Rafael Nadal y yo tenemos problemas en la rodilla izquierda. Se lo dije el otro día a mi mujer, mientras lo veíamos jugar en Wimbledon.

–A ese chico le duele la rodilla izquierda, como a mí.

–¿Y qué tiene que ver una cosa con otra? –preguntó ella con expresión de extrañeza.

-Tiene que ver con que estamos hablando de rodillas. Más aún: de rodillas de mamíferos. Más todavía: de rodillas de seres humanos varones. Son muchas coincidencias, ¿no?

-Eso –respondió mi mujer- es como si yo digo que tengo las mismas jaquecas que Emilia Pardo Bazán.

-La Pardo Bazán no tenía jaquecas.

-Si las hubiera tenido.

-Pero es que no las tenía.

-Está bien, las de Virginia Woolf.

-Cuando Virginia Woolf tenía jaquecas -digo yo-, no podía escribir. En cambio, Rafa Nadal juega cuando le duele la rodilla.

Mi mujer hace un gesto como de darme la razón y continuamos viendo el partido. Me doy cuenta de que en los descansos, el muchacho se lleva la mano a la rodilla izquierda, como para darle un breve masaje. Aunque parezca mentira, y debido a una cuestión de empatía inexplicable (tengo debilidad por ese chico), yo noto la presión que él ejerce en su rodilla sobre la mía. Es como ir al fisioterapeuta sin moverse del sofá. Cuando se coloca una bolsa de hielo, yo también siento el frío.

-¿Qué tomaba Virginia Woolf para sus jaquecas? –pregunto a mi mujer.

-No tengo ni idea –dice ella-. ¿Por qué?

-Por nada.

Me voy a la cocina, envuelvo un poco de hielo en un paño y me lo coloco en la rodilla, no por mí, que ahora no me duele, sino por Nadal, que está haciendo un esfuerzo tremendo.
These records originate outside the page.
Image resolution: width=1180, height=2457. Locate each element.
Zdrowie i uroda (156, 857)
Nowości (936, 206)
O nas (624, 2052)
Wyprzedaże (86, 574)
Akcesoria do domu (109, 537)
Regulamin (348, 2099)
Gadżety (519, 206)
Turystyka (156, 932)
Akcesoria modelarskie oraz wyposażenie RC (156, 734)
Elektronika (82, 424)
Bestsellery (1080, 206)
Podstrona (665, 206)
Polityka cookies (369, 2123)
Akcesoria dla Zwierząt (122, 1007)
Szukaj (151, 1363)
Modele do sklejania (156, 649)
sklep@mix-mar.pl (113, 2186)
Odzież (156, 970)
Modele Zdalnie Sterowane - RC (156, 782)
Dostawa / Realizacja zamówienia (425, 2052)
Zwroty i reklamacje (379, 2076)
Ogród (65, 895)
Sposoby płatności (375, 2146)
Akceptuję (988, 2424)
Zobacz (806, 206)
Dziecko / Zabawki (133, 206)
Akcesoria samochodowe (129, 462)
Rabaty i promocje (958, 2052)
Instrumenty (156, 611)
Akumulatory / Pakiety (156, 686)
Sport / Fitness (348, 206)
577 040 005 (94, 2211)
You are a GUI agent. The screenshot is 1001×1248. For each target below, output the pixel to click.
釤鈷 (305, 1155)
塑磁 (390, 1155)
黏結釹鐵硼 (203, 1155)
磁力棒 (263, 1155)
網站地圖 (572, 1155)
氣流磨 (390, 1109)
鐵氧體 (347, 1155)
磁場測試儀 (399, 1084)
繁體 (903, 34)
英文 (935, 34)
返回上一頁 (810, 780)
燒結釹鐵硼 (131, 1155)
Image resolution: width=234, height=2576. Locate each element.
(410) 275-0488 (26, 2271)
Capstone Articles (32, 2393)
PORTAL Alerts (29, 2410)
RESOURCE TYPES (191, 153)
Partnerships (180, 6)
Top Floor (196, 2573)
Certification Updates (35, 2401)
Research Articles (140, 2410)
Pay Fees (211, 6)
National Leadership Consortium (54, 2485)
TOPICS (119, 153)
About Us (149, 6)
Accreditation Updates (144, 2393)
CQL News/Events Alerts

Gracias en parte a mis cuidados, gana el torneo. Pero no presumo de ello, me lo callo, porque estas cosas no están bien vistas. Por la noche, consulto una biografía de Virginia Woolf, para estudiar la naturaleza de sus jaquecas y resulta que sí podía escribir con ellas, incluso gracias a ellas. Pero no digo nada.